Pretest Predicted ACS in Low-Risk Patients


CHICAGO — A computerized pretest probability device accurately predicted acute coronary syndrome in low-risk patients who present with chest pain, and significantly reduced exposure to thoracic imaging and return visits to the emergency department in a randomized, controlled trial in 400 patients.

The Web-based software device (PRETestConsultACS) produces a point estimate of pretest probability of acute coronary syndrome (ACS) based on eight predictor variables: age; sex; race; history of coronary artery disease; chest wall tenderness to palpation that reproduces chest pain; diaphoresis; ST depression greater than 0.5 mm in two leads; and T-wave inversion greater than 0.5 mm in two leads.

The variables are then entered into a personal computer or personal digital assistant that searches a large, stored database of previously evaluated patients for those who share the same profile of eight variables. The percentage of matched patients from the database who have ACS equals the pretest probability.

ACS included myocardial infarction; coronary stenosis greater than 60% prompting new medical management or revascularization; ventricular arrhythmia; cardiogenic shock; or bradycardia requiring therapeutic intervention.
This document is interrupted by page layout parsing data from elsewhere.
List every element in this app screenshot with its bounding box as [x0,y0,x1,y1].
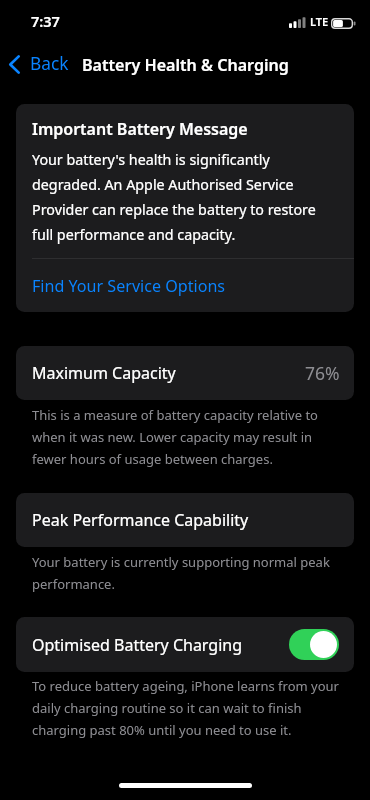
staticText: Maximum Capacity [32,362,176,384]
button[interactable]: Peak Performance Capability [16,493,354,547]
staticText: Peak Performance Capability [32,509,249,531]
staticText: This is a measure of battery capacity re… [32,406,342,468]
staticText: Important Battery Message [32,118,248,140]
button[interactable]: Optimised Battery Charging toggle, on [289,629,339,660]
staticText: 7:37 [31,11,60,31]
button[interactable]: Optimised Battery Charging [16,617,354,672]
staticText: Your battery's health is significantly d… [32,150,332,244]
button[interactable]: Find Your Service Options [16,259,354,312]
staticText: Back [30,52,69,76]
staticText: Find Your Service Options [32,275,226,297]
button[interactable]: Maximum Capacity [16,346,354,400]
staticText: 76% [305,361,340,385]
staticText: Battery Health & Charging [82,54,289,76]
button[interactable]: Back [1,46,77,82]
staticText: LTE [310,14,329,29]
staticText: Your battery is currently supporting nor… [32,553,342,593]
staticText: Optimised Battery Charging [32,634,243,656]
staticText: To reduce battery ageing, iPhone learns … [32,677,342,739]
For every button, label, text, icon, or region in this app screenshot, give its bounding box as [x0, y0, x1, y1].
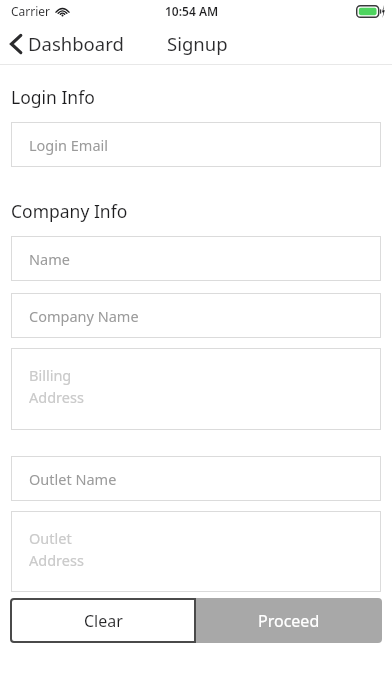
staticText: Carrier [11, 3, 51, 19]
staticText: 10:54 AM [165, 3, 219, 19]
button[interactable]: Company Name [11, 293, 381, 338]
button[interactable]: Clear [10, 598, 196, 643]
staticText: Clear [84, 610, 123, 632]
button[interactable]: Outlet Address [11, 511, 381, 592]
staticText: Dashboard [28, 31, 124, 56]
button[interactable]: Name [11, 236, 381, 281]
button[interactable]: Dashboard [0, 26, 134, 61]
staticText: Company Info [11, 199, 128, 223]
other: Battery charging [356, 5, 386, 18]
staticText: Company Name [29, 306, 139, 326]
button[interactable]: Billing Address [11, 348, 381, 430]
button[interactable]: Outlet Name [11, 456, 381, 501]
staticText: Login Email [29, 135, 108, 155]
staticText: Outlet Address [29, 528, 84, 570]
button[interactable]: Login Email [11, 122, 381, 167]
staticText: Proceed [258, 610, 320, 632]
staticText: Login Info [11, 85, 95, 109]
staticText: Name [29, 249, 70, 269]
staticText: Billing Address [29, 365, 84, 407]
button[interactable]: Proceed [196, 598, 382, 643]
staticText: Signup [167, 31, 228, 56]
staticText: Outlet Name [29, 469, 117, 489]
After obtaining a clinician's estimate of pretest probability of an ACS, 400 patients (mean age, 46 years) and their emergency clinicians were randomized to receive a written printout from the computer, or not. In all, 31 patients were excluded because of cocaine use or because they left the study.
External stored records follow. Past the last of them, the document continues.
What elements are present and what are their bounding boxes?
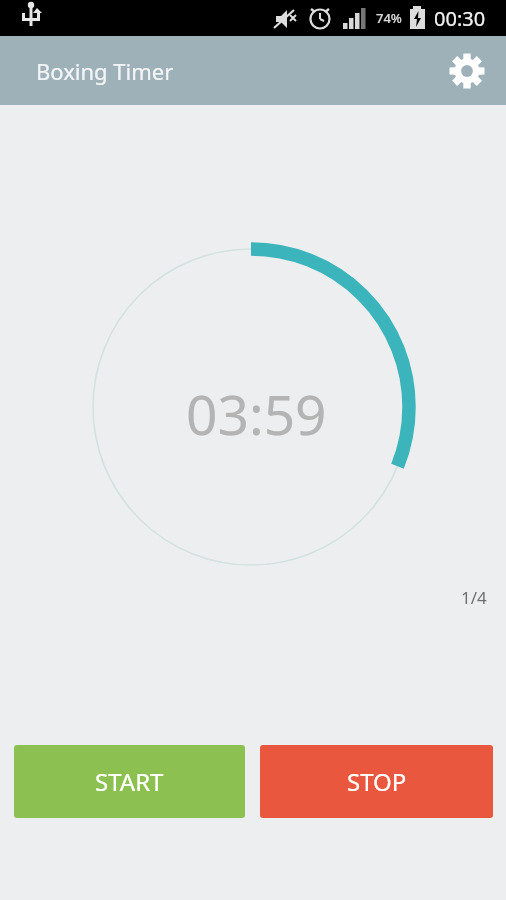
staticText: 00:30 [434, 5, 486, 32]
staticText: 74% [376, 9, 402, 27]
staticText: START [95, 765, 164, 798]
staticText: 1/4 [461, 586, 487, 609]
button[interactable]: START [14, 745, 245, 818]
staticText: 03:59 [186, 376, 327, 451]
staticText: STOP [347, 765, 407, 798]
staticText: Boxing Timer [36, 56, 174, 86]
button[interactable]: STOP [260, 745, 493, 818]
button[interactable]: Settings [439, 43, 495, 99]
Pretest probability estimates of an ACS generated by the emergency clinician (mean, 4) correlated significantly with the estimates from the computerized device (mean, 4), according to a poster presentation at the annual meeting of the American College of Emergency Physicians.

A significant cardiovascular diagnosis was made in 36 (19.4%) of the 185 patients in the control group and 35 (19%) of the 184 patients in the intervention group.

Researchers discovered only one case of a missed or delayed diagnosis of ACS within 45 days, the study's primary safety end point, and that was in a patient who was assigned to the control group, lead investigator Dr. Jeffrey Kline and colleagues in the department of emergency medicine, Carolinas Medical Center, Charlotte, N.C., reported. The patient was diagnosed with unstable angina that was treated with a percutaneous intracoronary stent device 21 days after enrollment.

The rate of hospital admission of patients who had no significant cardiovascular diagnosis within 45 days was significantly higher in the control group (11%) than in the intervention group (5%).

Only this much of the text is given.